[Task details] For the entries that follow, restate word for word the line containing "鞋櫃的隔板設計可以根據鞋款的高度自由調整，方", the line containing "用的隔板，讓收納的機能更加完善。", and every line that lies between them.

[Source information]
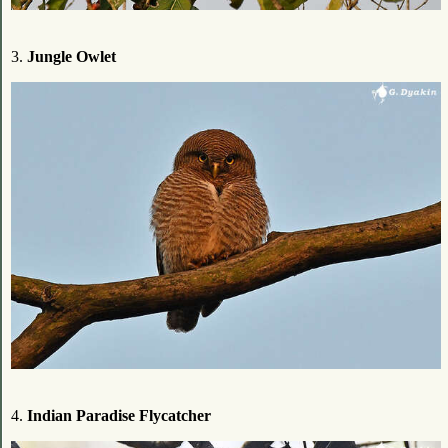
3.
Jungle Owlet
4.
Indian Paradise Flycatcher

...

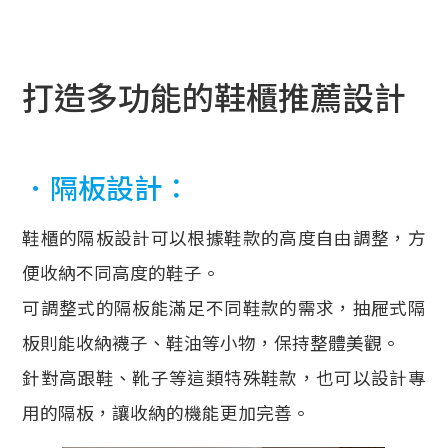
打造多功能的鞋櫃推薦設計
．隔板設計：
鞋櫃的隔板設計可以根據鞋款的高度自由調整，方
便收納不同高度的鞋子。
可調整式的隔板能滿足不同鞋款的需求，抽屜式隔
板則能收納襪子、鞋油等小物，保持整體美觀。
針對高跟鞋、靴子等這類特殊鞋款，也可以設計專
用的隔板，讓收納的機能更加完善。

[Result of this task]
鞋櫃的隔板設計可以根據鞋款的高度自由調整，方
便收納不同高度的鞋子。
可調整式的隔板能滿足不同鞋款的需求，抽屜式隔
板則能收納襪子、鞋油等小物，保持整體美觀。
針對高跟鞋、靴子等這類特殊鞋款，也可以設計專
用的隔板，讓收納的機能更加完善。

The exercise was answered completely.